This architectural shortcut — designed for storage efficiency and fast pod startup — is the hinge that turns a local privilege-escalation primitive into a cross-container lateral-movement technique. An attacker who can schedule one unprivileged pod is enough.
The Three Conditions Behind the Attack
CopyFail in Kubernetes relies on three conditions converging on the same node. Remove any one and the chain breaks — but in most production clusters, all three are present by default.
Condition 1 — Kernel page-cache corruption via AF_ALG splice race
The AF_ALG subsystem exposes kernel crypto algorithms to user space. When combined with splice(), a race between page-reference accounting and the crypto completion path allows a user-space process to modify pages that should be read-only. The corruption persists in the page cache and is visible to every process mapping or reading the affected inode — including processes in other containers.
Condition 2 — Image layer sharing via overlayfs
Container runtimes deduplicate identical image layers on a per-node basis. If two pods share a base image (for example, debian:bookworm or gcr.io/google-containers/pause), the corresponding lower directories in the overlay mount resolve to the same physical files and therefore the same page-cache entries. This means one container’s corruption of a file in a shared layer is immediately visible to every other container using that layer.
Condition 3 — Privileged DaemonSets execute from shared layers
Many clusters run elevated-privilege workloads as DaemonSets: kube-proxy, CNI plugins (calico-node, cilium-agent), storage CSI drivers, logging agents, and node monitors. These pods often execute binaries from base-image layers — such as /usr/sbin/ipset, /usr/sbin/iptables, or /usr/bin/nsenter — and they run with hostPID, hostNetwork, or privileged: true. When any of them load a binary whose page-cache pages have been corrupted, they execute the attacker’s code at the DaemonSet’s privilege level — typically full node root.
Attack Path: From Unprivileged Pod to Node Root
The following diagram shows the concrete sequence an attacker follows inside a Kubernetes cluster. Each step is achievable from a standard, non-root pod with no special capabilities.
CopyFail attack chain in Kubernetes: an unprivileged pod corrupts a shared image-layer binary via the page cache, a privileged DaemonSet executes it, and the attacker inherits full node-level access.
Why Kubernetes Multiplies the Severity
On a standalone server, CopyFail requires the attacker and the privileged victim process to share the same kernel page cache — which they do by definition, since there is only one. But the attacker also needs a privileged process to execute the corrupted binary, which might be an uncommon event on a hardened single-purpose host.
Kubernetes flips this equation. Clusters are designed to colocate heterogeneous workloads — including privileged infrastructure agents — on shared nodes. Consider what exists on a typical production node:
- kube-proxy runs as a DaemonSet on every node and periodically invokes
iptablesoripsetfrom its base image layer. - CNI plugins (Calico, Cilium, Flannel) run privileged and execute network-configuration binaries from shared layers at pod-creation time.
- CSI node plugins for block-storage drivers run with
privileged: trueand call filesystem tools from base images. - Logging & monitoring agents (Datadog, Fluentd, Prometheus node-exporter) often mount hostPath volumes and run elevated.

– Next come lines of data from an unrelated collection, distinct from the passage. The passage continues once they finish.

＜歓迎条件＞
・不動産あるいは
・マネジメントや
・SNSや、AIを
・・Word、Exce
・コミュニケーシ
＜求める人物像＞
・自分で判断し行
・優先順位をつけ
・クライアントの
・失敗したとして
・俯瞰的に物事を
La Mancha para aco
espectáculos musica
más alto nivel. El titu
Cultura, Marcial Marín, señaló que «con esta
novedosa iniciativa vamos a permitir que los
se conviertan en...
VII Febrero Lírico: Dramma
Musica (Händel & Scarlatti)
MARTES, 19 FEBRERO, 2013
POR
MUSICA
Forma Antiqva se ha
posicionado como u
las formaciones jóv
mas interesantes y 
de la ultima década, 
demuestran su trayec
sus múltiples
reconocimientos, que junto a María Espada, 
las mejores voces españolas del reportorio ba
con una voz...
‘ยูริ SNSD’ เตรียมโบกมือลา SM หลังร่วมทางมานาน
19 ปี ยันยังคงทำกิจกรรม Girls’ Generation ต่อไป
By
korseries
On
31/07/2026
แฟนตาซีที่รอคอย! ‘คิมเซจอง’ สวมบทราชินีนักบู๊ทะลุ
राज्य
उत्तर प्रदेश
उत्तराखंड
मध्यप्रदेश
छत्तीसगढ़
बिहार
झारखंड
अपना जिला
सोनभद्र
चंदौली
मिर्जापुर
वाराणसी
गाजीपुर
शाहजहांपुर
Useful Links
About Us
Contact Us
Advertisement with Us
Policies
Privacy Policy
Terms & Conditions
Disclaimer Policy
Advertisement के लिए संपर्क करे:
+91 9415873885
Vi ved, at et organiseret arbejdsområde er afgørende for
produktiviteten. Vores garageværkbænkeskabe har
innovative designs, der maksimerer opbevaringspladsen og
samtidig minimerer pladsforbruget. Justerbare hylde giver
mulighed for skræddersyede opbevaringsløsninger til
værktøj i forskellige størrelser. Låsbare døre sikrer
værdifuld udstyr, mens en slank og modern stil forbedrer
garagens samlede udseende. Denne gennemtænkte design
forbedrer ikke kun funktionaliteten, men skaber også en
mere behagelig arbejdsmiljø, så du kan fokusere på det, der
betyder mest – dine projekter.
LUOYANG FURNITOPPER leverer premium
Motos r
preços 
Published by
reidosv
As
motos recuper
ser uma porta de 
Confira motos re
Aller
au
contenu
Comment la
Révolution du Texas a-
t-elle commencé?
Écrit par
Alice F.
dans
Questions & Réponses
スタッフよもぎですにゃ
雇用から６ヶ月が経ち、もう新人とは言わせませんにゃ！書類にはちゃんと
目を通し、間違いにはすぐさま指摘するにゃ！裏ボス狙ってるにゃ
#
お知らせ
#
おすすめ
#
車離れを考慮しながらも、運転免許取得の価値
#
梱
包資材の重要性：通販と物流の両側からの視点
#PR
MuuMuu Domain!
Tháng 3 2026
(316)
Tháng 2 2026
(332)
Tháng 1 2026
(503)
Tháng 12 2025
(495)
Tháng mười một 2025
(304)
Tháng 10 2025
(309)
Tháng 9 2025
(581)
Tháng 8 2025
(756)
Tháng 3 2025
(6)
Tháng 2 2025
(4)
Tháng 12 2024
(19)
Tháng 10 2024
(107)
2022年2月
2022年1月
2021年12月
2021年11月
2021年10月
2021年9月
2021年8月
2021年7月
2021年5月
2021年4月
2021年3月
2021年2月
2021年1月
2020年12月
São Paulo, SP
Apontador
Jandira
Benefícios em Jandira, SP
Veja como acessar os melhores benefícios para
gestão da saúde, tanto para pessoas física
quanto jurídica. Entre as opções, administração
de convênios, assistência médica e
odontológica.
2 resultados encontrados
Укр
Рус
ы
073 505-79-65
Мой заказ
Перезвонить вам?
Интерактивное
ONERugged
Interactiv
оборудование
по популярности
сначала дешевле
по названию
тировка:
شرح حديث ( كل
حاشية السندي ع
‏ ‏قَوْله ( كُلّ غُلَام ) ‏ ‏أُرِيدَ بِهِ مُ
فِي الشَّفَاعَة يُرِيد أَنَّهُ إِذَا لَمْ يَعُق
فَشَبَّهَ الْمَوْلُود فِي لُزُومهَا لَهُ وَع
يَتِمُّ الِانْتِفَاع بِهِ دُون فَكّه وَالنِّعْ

- Node-problem-detector and other diagnostic DaemonSets run with host PID and network access.
Each of these is a viable execution target. The attacker does not need to know which DaemonSet will trigger first — they can corrupt multiple binaries across shared layers and wait for any one to execute.
Affected Managed Kubernetes Services
The proof-of-concept for CopyFail has been validated on three major managed Kubernetes platforms. Because the vulnerability lives in the host kernel, not in the Kubernetes control plane, any managed service running affected kernel versions is exposed.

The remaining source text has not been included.